This market matches Computer Use: OSWorld from the AI 2025 Forecasting Survey by AI Digest.
The best performance by an AI system on OSWorld across any method as of December 31st 2025.
Resolution criteria
This resolution will use AI Digest as its source. If the number reported is exactly on the boundary (eg. 60%) then the higher choice will be used (ie. 60% - 70%).
Which AI systems count?
Any AI system counts if it operates within realistic deployment constraints and doesn't have unfair advantages over human baseliners.
Tool assistance, scaffolding, and any other inference-time elicitation techniques are permitted as long as:
There is no systematic unfair advantage over the humans described in the Human Performance section (e.g. AI systems are allowed to have multiple outputs autograded while humans aren't, or AI systems have access to the internet when humans don't).
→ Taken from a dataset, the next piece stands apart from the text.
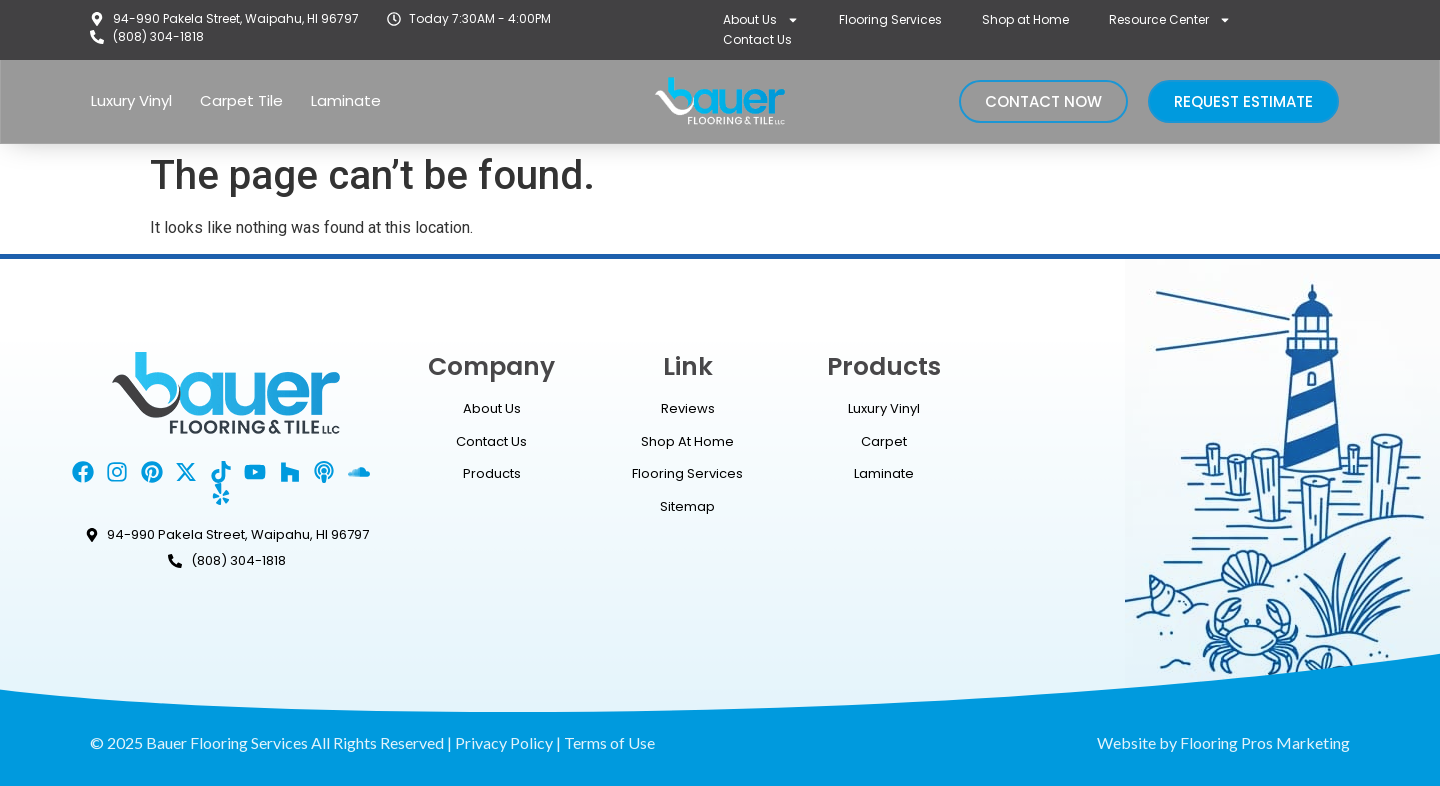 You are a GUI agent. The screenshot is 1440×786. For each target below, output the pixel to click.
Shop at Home (1025, 19)
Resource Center (1170, 20)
Having the AI system complete the task does not use more compute than could be purchased with the wages needed to pay a human to complete the same task to the same level
The PASS@k elicitation technique (which automatically grades and chooses the best out of k outputs from a model) is a common example that we do not accept on this benchmark because the OSWorld paper implies that human evaluators where given one-shot attempts without access to the scoring function. PASS@k would therefore consitute an unfair advantage, as human evaluators would likely have done better if allowed multiple attempts.
If there is evidence of training contamination leading to substantially increased performance, scores will be accordingly adjusted or disqualified.